We also agreed that the Bush Tetras still sounded fabulous. She told me their bass player, Cait ‘Rocky’ O’Riordan, used to be in the Irish folk-punk band The Pogues. I didn’t know that (later I looked it up, and she was right). We walked out and said an awkward goodbye, one of those moments where you think some kind of friendship could have developed.

I took the L train and then the 6, walked a few blocks to 49th Street and arrived home. “How was the gig," my friend asked, pouring a drink. “Fabulous," I said. “No souvenirs?" she asked. Only then did I remember the merch stall with Bush Tetras LPs, CDs and T-shirts. I particularly liked the one that said ‘Too Many Creeps’.  “Shit," I said, “I completely forgot."

Now that would not happen on the final night, when we went to see the Drive-By Truckers in the Bowery Ballroom, a downtown Manhattan club that Rolling Stone once awarded “#1 Best Club in America". As those of you familiar with my book Blues for the White Man (Penguin Random House, 2022) will know, Drive-By Truckers are one of my favourite rock bands. Five Southerners who mix The Clash with Lynyrd Skynyrd and Hank Williams.

On stage, they sweat, they boogie, they snarl, they shout, they play violent guitar solos, and they drink. The last time I saw them was in 2016, somewhere in Alabama, shortly after the election of Donald Trump as America’s new president. Racial and political tensions were high. The Drive-By Truckers had just released their most political album to date, American Band, with songs about puzzlement, pain and purpose. They played with a Black Lives Matter banner draped over the keyboards, which was quite a statement for Southern boys playing in a Southern town where black lives never really mattered.

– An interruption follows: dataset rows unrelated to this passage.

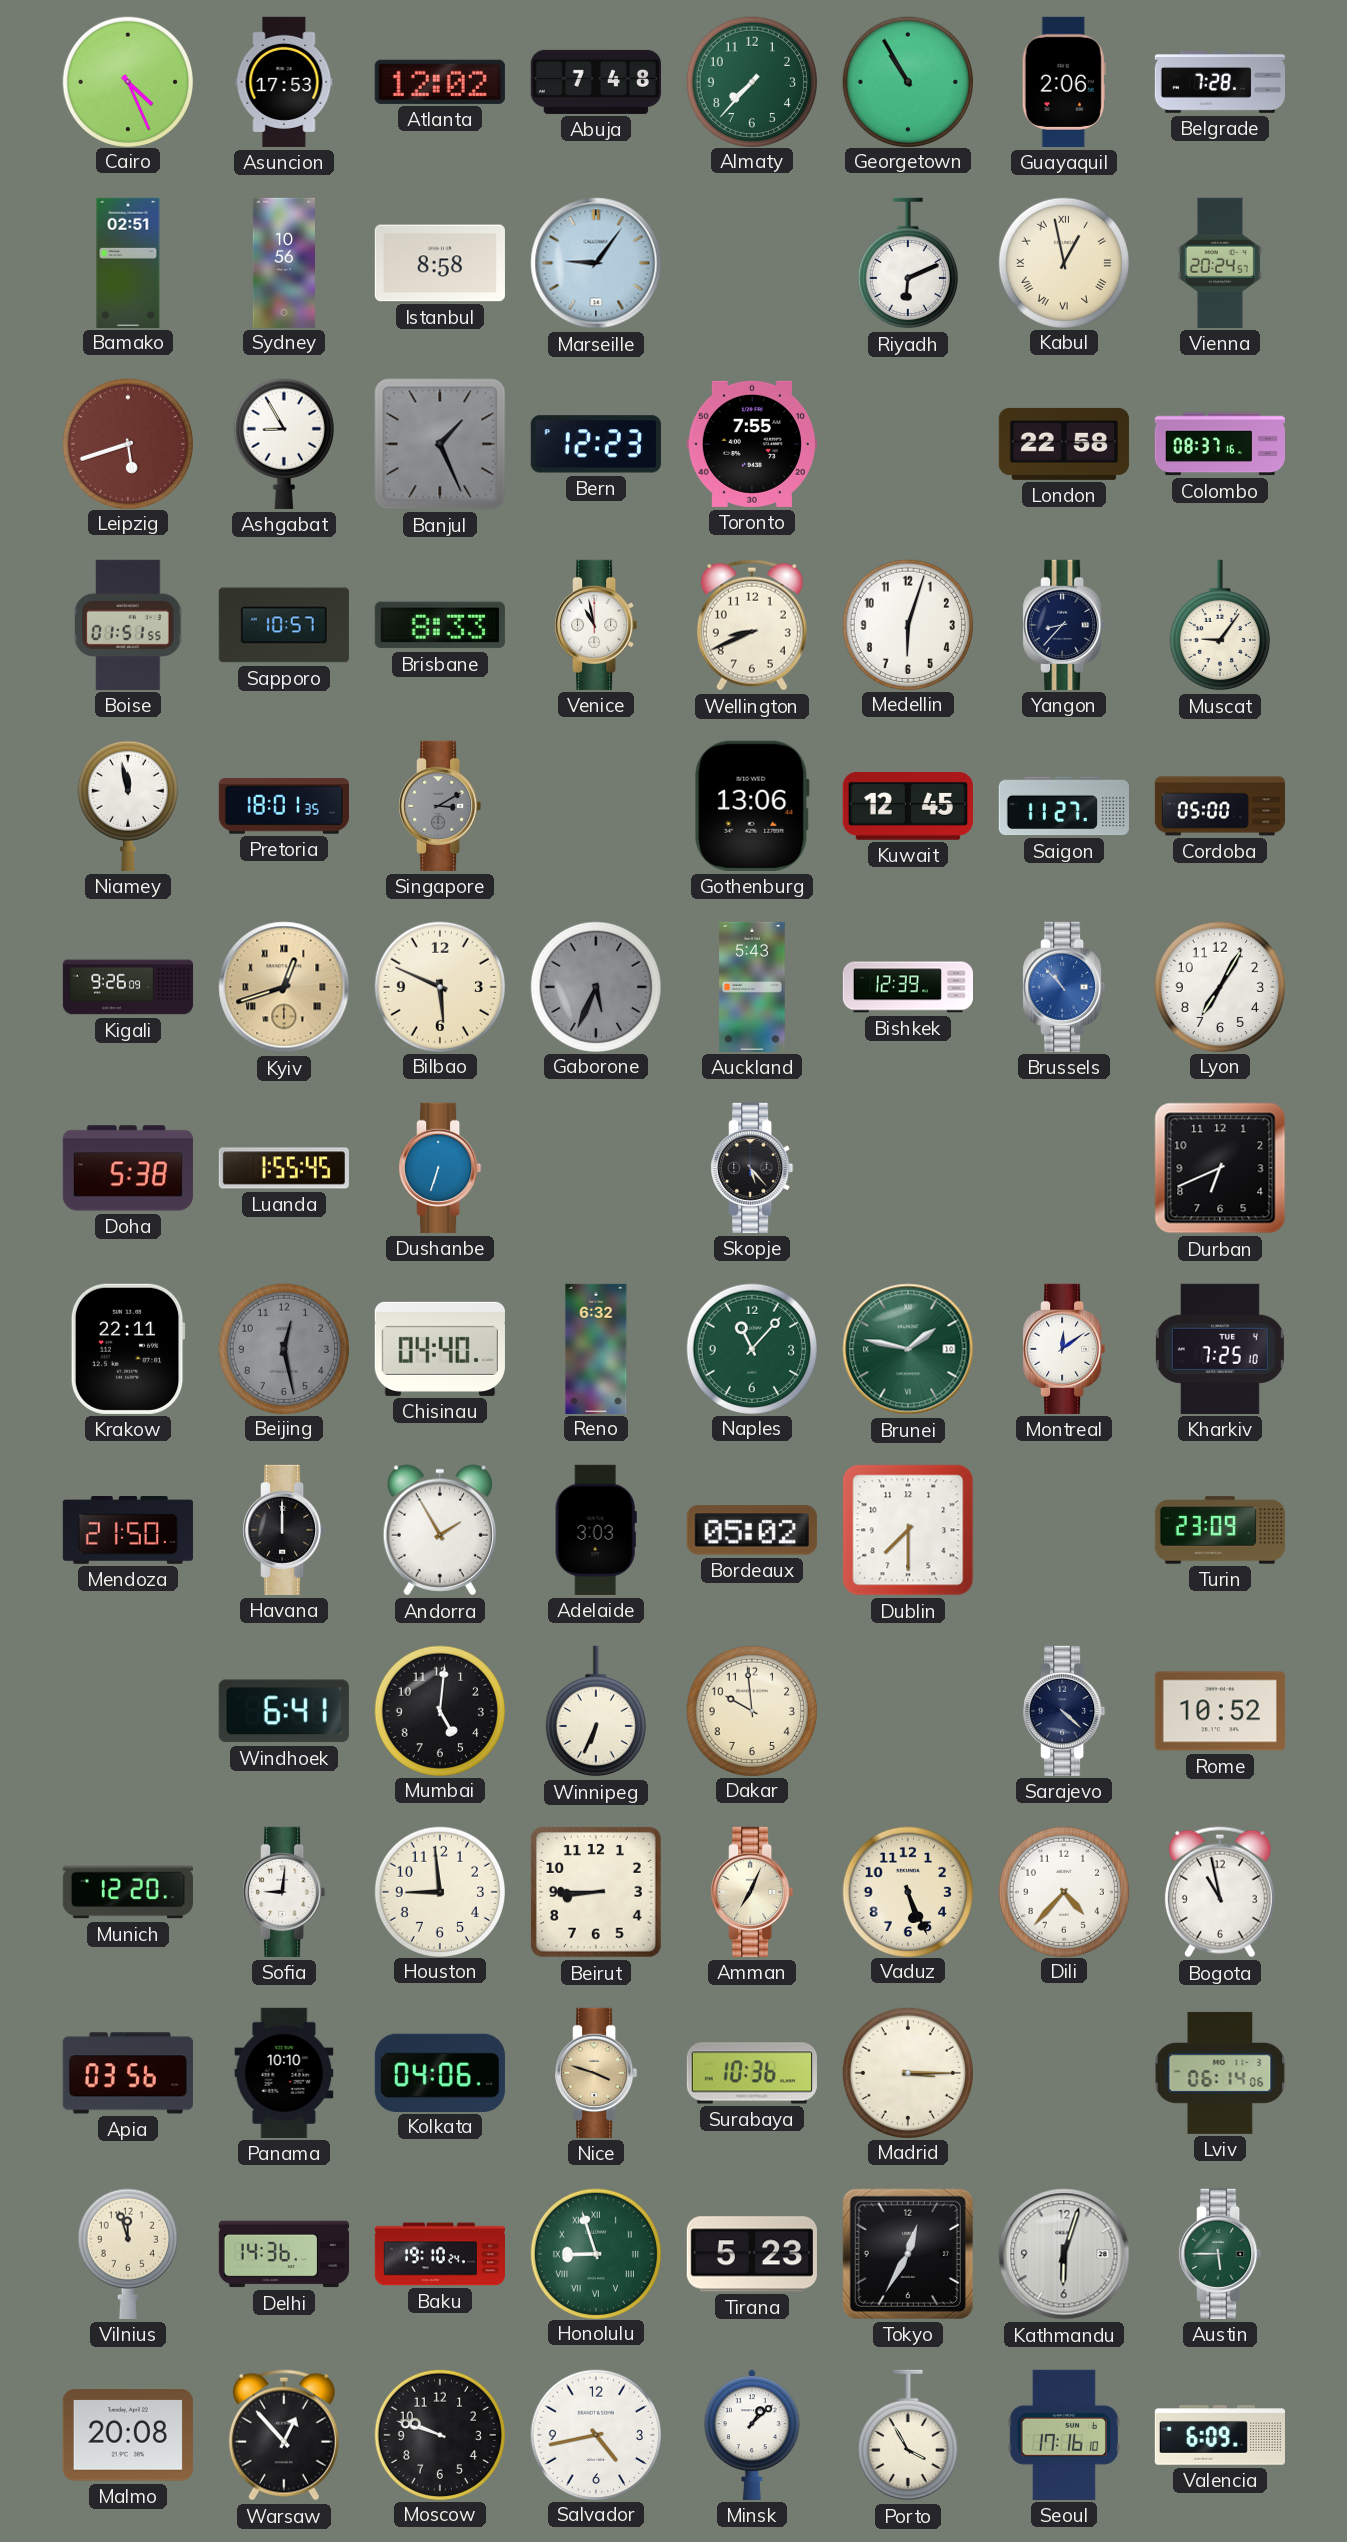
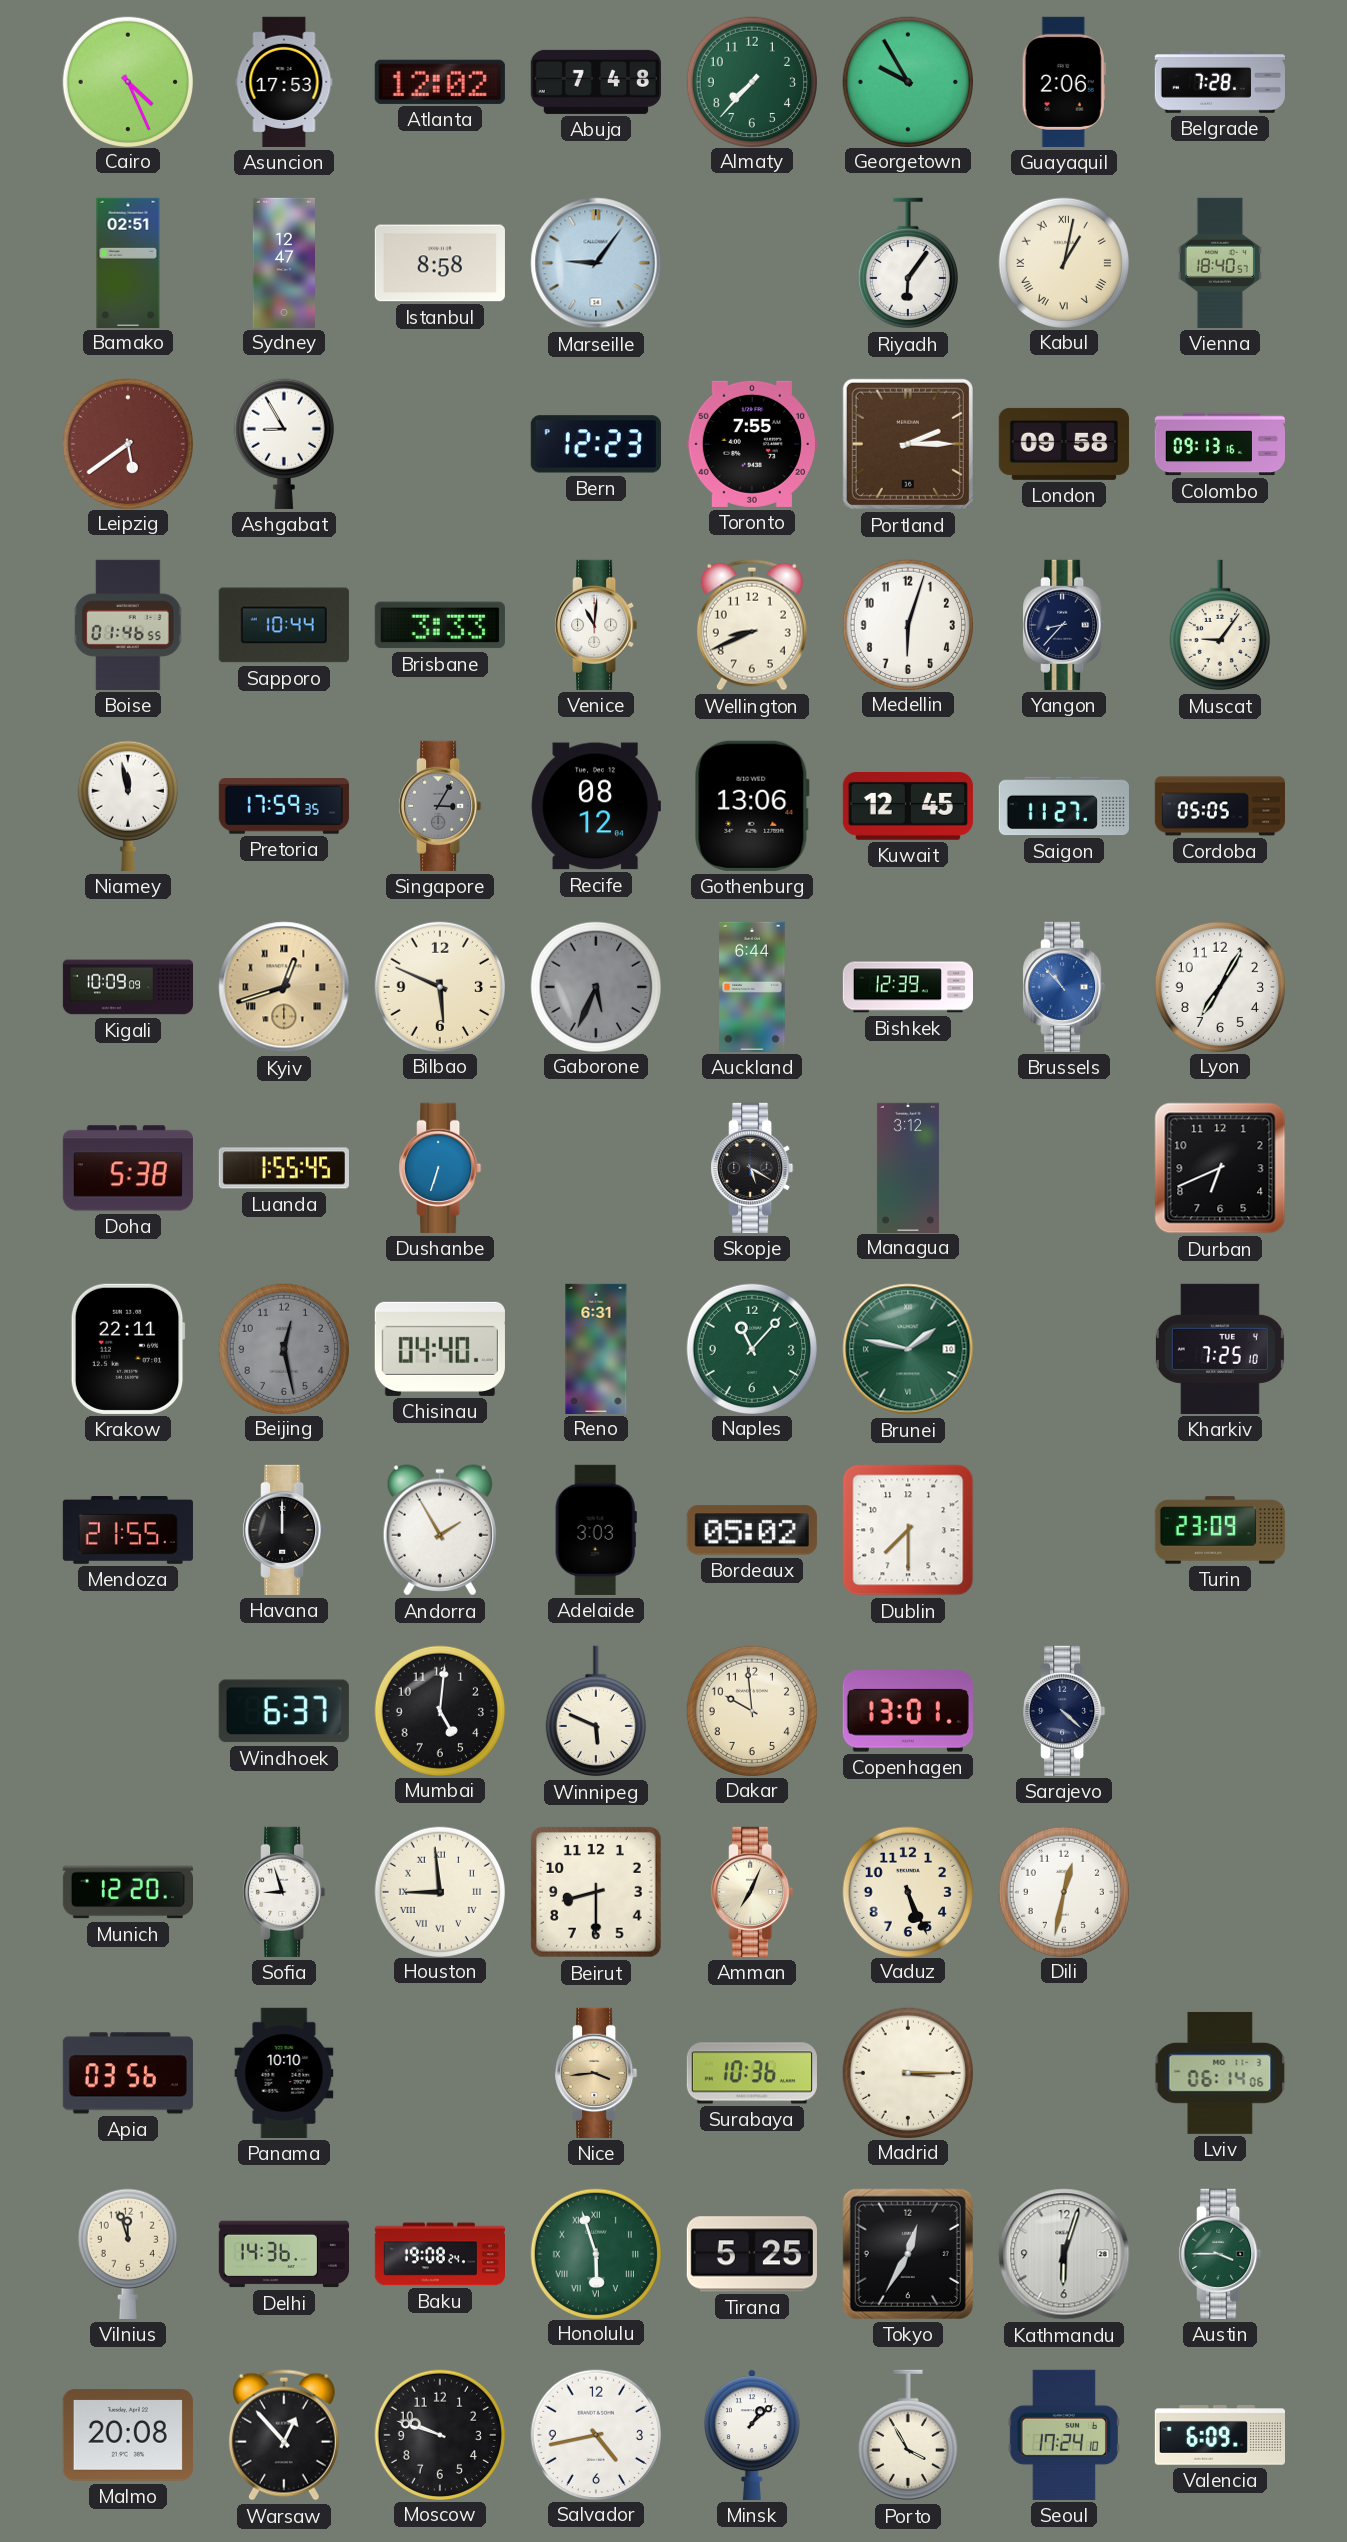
Georgetown: 10:55 -> 9:55
Sydney: 10:56 -> 12:47
Riyadh: 6:11 -> 6:06
Kabul: 12:58 -> 1:02
Vienna: 20:24 -> 18:40
Leipzig: 5:42 -> 5:39
Banjul: 1:26 -> none
Portland: none -> 2:15
London: 22:58 -> 09:58
Colombo: 08:37 -> 09:13
Boise: 01:51 -> 01:46
Sapporo: 10:57 -> 10:44
Brisbane: 8:33 -> 3:33
Venice: 10:58 -> 11:01
Pretoria: 18:01 -> 17:59
Singapore: 3:10 -> 3:05
Recife: none -> 08:12
Cordoba: 05:00 -> 05:05
Kigali: 9:26 -> 10:09
Auckland: 5:43 -> 6:44
Skopje: 5:23 -> 5:20
Managua: none -> 3:12
Reno: 6:32 -> 6:31
Montreal: 12:09 -> none
Mendoza: 21:50 -> 21:55
Windhoek: 6:41 -> 6:37
Winnipeg: 6:34 -> 5:49
Copenhagen: none -> 13:01
Rome: 10:52 -> none
Sofia: 9:01 -> 8:57
Houston numerals: Arabic -> Roman
Beirut: 8:45 -> 8:30
Dili: 4:37 -> 12:32
Bogota: 10:58 -> none
Kolkata: 04:06 -> none
Nice: 3:48 -> 3:44
Baku: 19:10 -> 19:08
Honolulu: 8:57 -> 5:57
Tirana: 5:23 -> 5:25
Austin: 5:45 -> 3:45
Seoul: 17:16 -> 17:24
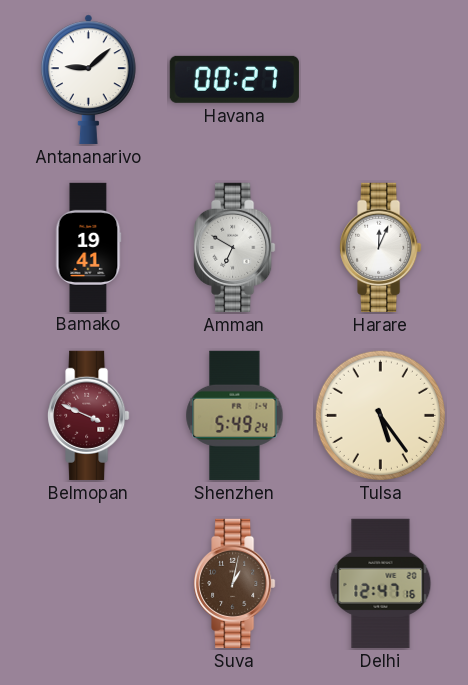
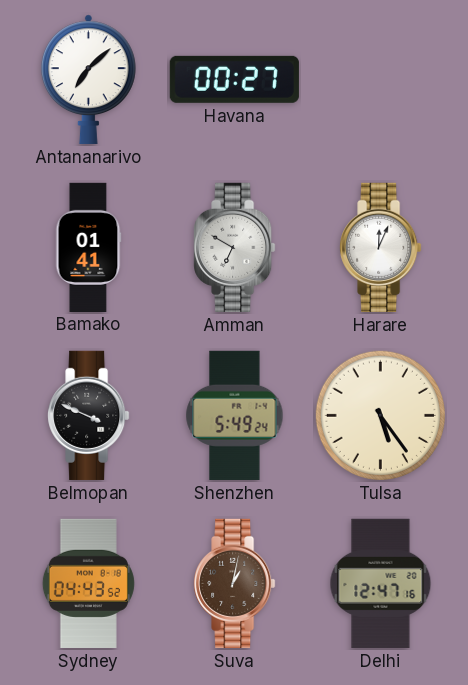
Antananarivo: 9:08 -> 7:08
Bamako: 19:41 -> 01:41
Belmopan dial: burgundy -> black
Sydney: none -> 04:43
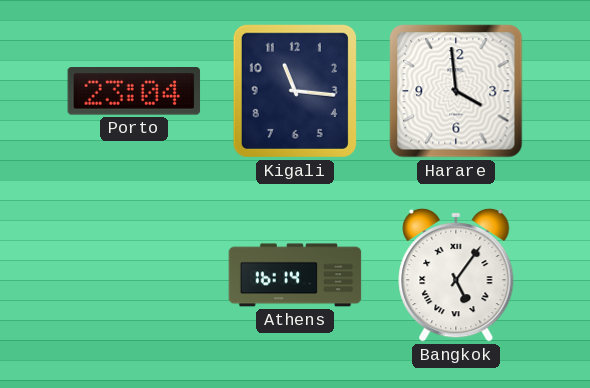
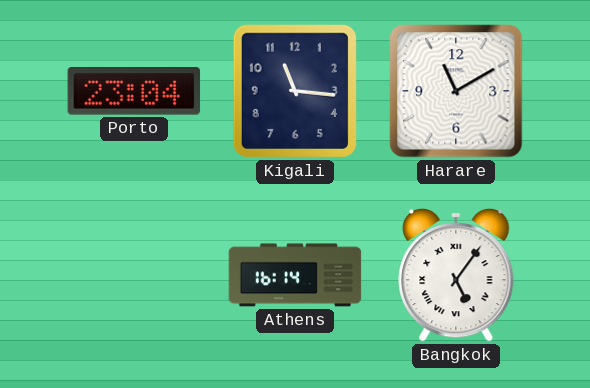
Harare: 3:59 -> 11:10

In New York, the BLM banner was gone, and so were heavy political songs such as my favourite, Surrender Under Protest. Instead we got a much more relaxed band and a two-and-a-half-hour set that unspooled from a breathless opening — song after song, no pause, no banter — into something celebratory, with the guitarist/singer Patterson Hood on his knees and keyboardist/guitarist Jay Gonzalez swigging whiskey straight from a bottle until he could barely stand.

The much younger bassist, Matt Patton, started the gig with a big grin which stayed on his face for the entire 150 minutes. They gave us a storm of rock music that never felt forced or lackadaisical. And that’s quite something for band that has been together for 27 years.

This time, I didn’t forget the merch stall. I skipped the T-shirts (I already have one that says “It’s great to be alive”) but did buy the latest album, Welcome 2 Club XIII. I handed the saleswoman my credit card, and she swiped it then turned the small payment screen my way. “$17.99". Underneath it gave me the option of a tip: 10%, 15% or 20%. A tip? Really? For selling me a CD? But this is New York, and tips are people’s lifeblood, so I pressed the 10% option. The woman handed me the album with barely a thank you. I smiled at her and said I liked her cowboy shirt. Nothing would spoil my evening.